People marry for all kinds of reasons. The reasons can be good or bad. If you married expecting happiness your one of the millions of people who have very unrealisitic expectations about marriage.
happiness comes from within, not from anything outside yourself. If you married to be happy, your surley going to be disappointed. A person is just a person and in no way can satify all your human needs. If your looking for something that will satify all your human needs, you maybe need to look into yourself and strengthen your spirituality.

I would say marriage and having a good one is not a best friend to talk to everyday. It is much more and talking everyday would not make it happen. If all you want to is talk to someone every day, maybe you need a best friend as in a best GIRL friend.........., as a spouse, to be a good one
would maybe not be able to talk everyday, that is not a realisitc thing to base a good marriage on, not to mention most men are not wanting to sit around chit chatting.
A woman will........ and likes that. I chit chatted every day with my grandmother like that until she died and it was great but in no way would my husband be able to do that or want to... and the only , who like to talk about shopping, decorating etc ( girl stuff) men I have known who like to chit chat everyday are gay guys. They will chit cvhat endlessly about day to day stuff like buying a pair of jeans... 
most men ( who are not gay) aren't into chit chatting everyday
about nothing. Don't get me wrong, chit chatting about nothing is great, but a GIRLFRIEND ( or another woman) is better suited for that, not a husband

I think you should do some study on what marriage is and what you want to base yours on ( good or bad)
because from what you wrote I dont think you have very realisitc expectations when you married.
Comaplaining your not happy because your husband does not sit and talk to you everyday says you married for the wrong reasons.


----------



## perri008 (May 30, 2009)

Thanks for your response .. honestly I do believe I am bit confused about why I feel sad or frustrated in my marriage..
I just want to know if it normal to feel that..

Let me tell you abit about us, we are both 24. And we were madly in love.. for 2 and half years.. and then decided to get married.. And i do love him.. but sometimes is hard... Marring him meant living away from my family since they are in a different country it meant living all know in the past ans start from zero.. I do have a great job, although having my family far away it makes me feel incomplete and dont think he realizes hor much I have left behind for him..

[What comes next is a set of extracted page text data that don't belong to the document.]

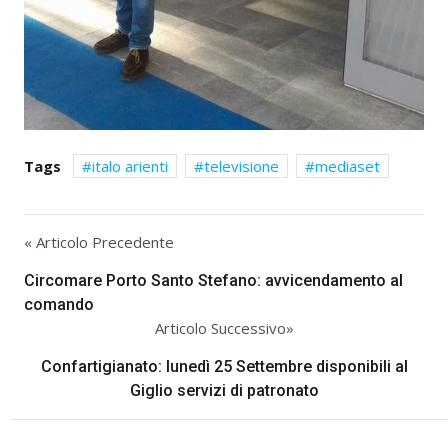
Tags
italo arienti
televisione
mediaset
« Articolo Precedente
Circomare Porto Santo Stefano: avvicendamento al
comando
Articolo Successivo»
Confartigianato: lunedì 25 Settembre disponibili al
Giglio servizi di patronato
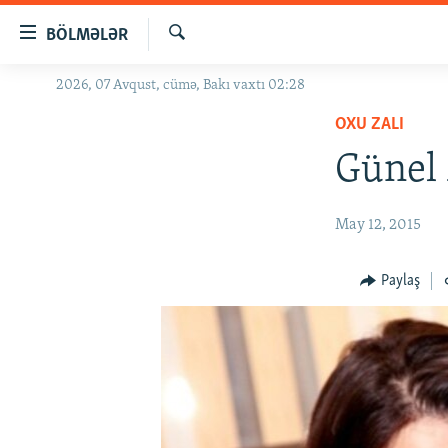
Keçid
BÖLMƏLƏR
linkləri
Axtar
Əsas
2026, 07 Avqust, cümə, Bakı vaxtı 02:28
GÜNDƏM
məzmuna
OXU ZALI
#İZAHLA
qayıt
Əsas
Günel 
KORRUPSIOMETR
naviqasiyaya
#ƏSLINDƏ
qayıt
May 12, 2015
Axtarışa
FƏRQƏ BAX
keç
QANUNI DOĞRU
Paylaş
ARAŞDIRMA
MULTIMEDIA
RADIO ARXIV
VIDEO
HAQQIMIZDA
FOTOQALEREYA
OXU ZALI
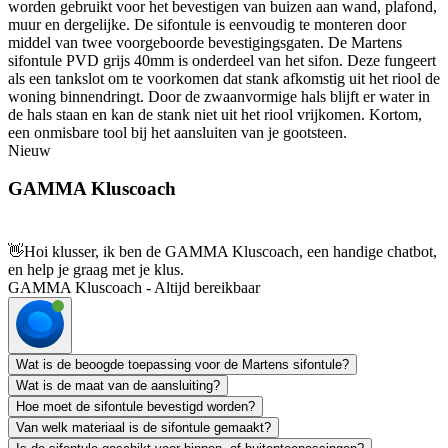
worden gebruikt voor het bevestigen van buizen aan wand, plafond,
muur en dergelijke. De sifontule is eenvoudig te monteren door
middel van twee voorgeboorde bevestigingsgaten. De Martens
sifontule PVD grijs 40mm is onderdeel van het sifon. Deze fungeert
als een tankslot om te voorkomen dat stank afkomstig uit het riool de
woning binnendringt. Door de zwaanvormige hals blijft er water in
de hals staan en kan de stank niet uit het riool vrijkomen. Kortom,
een onmisbare tool bij het aansluiten van je gootsteen.
Nieuw
GAMMA Kluscoach
👋
Hoi klusser, ik ben de GAMMA Kluscoach, een handige chatbot,
en help je graag met je klus.
GAMMA Kluscoach - Altijd bereikbaar
Wat is de beoogde toepassing voor de Martens sifontule?
Wat is de maat van de aansluiting?
Hoe moet de sifontule bevestigd worden?
Van welk materiaal is de sifontule gemaakt?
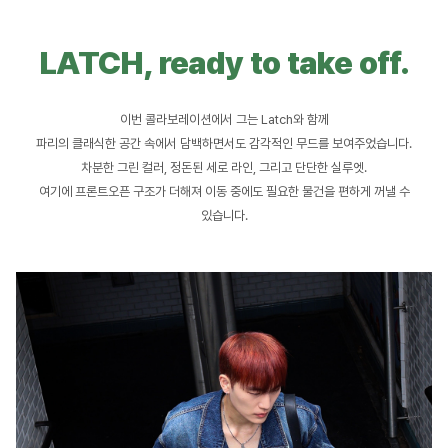
LATCH, ready to take off.
이번 콜라보레이션에서 그는 Latch와 함께
파리의 클래식한 공간 속에서 담백하면서도 감각적인 무드를 보여주었습니다.
차분한 그린 컬러, 정돈된 세로 라인, 그리고 단단한 실루엣.
여기에 프론트오픈 구조가 더해져 이동 중에도 필요한 물건을 편하게 꺼낼 수
있습니다.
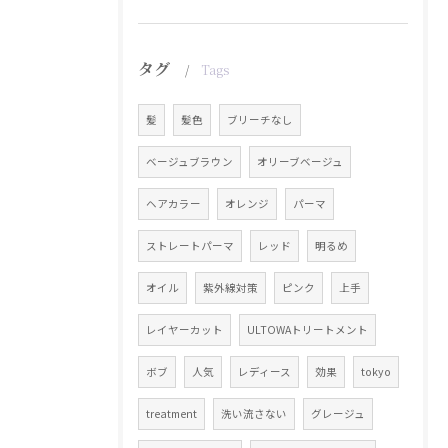
タグ
Tags
髪
髪色
ブリーチなし
ベージュブラウン
オリーブベージュ
ヘアカラー
オレンジ
パーマ
ストレートパーマ
レッド
明るめ
オイル
紫外線対策
ピンク
上手
レイヤーカット
ULTOWAトリートメント
ボブ
人気
レディース
効果
tokyo
treatment
洗い流さない
グレージュ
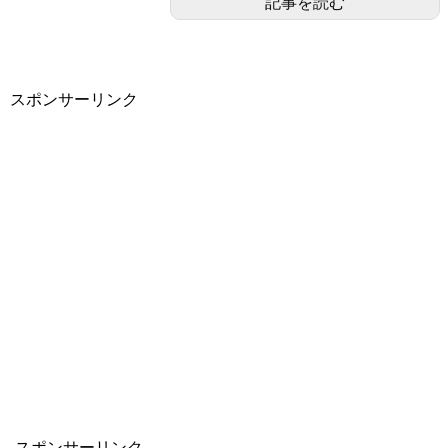
記事を読む
スポンサーリンク
スポンサーリンク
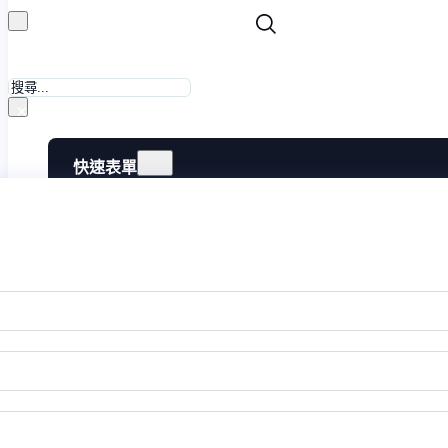
搜
尋
×
快速表單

I married becuase i love him i knew it was going to be hard and but i was willing to do anything for him, so when we fight like yesterday becuase i feel that I left everything for this marriage and is not working...

so i just need reassurance that marriages are like this.. hard, not what you expect, means fighting over ad over for the same things..


----------



## preso (May 1, 2009)

perri008 said:


> Thanks for your response .. honestly I do believe I am bit confused about why I feel sad or frustrated in my marriage..
> I just want to know if it normal to feel that..
> 
> Let me tell you abit about us, we are both 24. And we were madly in love.. for 2 and half years.. and then decided to get married.. And i do love him.. but sometimes is hard... Marring him meant living away from my family since they are in a different country it meant living all know in the past ans start from zero.. I do have a great job, although having my family far away it makes me feel incomplete and dont think he realizes hor much I have left behind for him..
> ...



I think anyone who moves to a new country
will be homesick and miss family, more so if they were espcially close to their family.
You are many used to having a bigger support group than one person and he cannot be everything to you
( no one person can be everything to someone else).
Might help to reach out and try to make some new friends, which should help you very much.

you asked:

so i just need reassurance that marriages are like this.. hard, not what you expect, means fighting over ad over for the same things..

for me... no...
other than my husband working too much to pad his pension it is not harder than I expected... but I have a great ability to ignore things most of the time.

fighting and fighting ? no, not here.
Although I have been in relationships like that and I deemed them unworthy and left them.


----------



## smiley (Jul 15, 2009)

perri008 said:


> Thanks for your response .. honestly I do believe I am bit confused about why I feel sad or frustrated in my marriage..
> I just want to know if it normal to feel that..
> 
> so i just need reassurance that marriages are like this.. hard, not what you expect, means fighting over ad over for the same things..


Yes, it can be hard sometimes. Balance your life with other interests. Get out and make friends. Find things that you enjoy and pursue them. Create your own happiness, don't rely on your husband to do that. Ironically, happy and independent people are more attractive to their partners. The time that you do spend together will become richer and more enjoyable. Marriage isn't always a piece of cake but it's a commitment you made, for "better or worse."


----------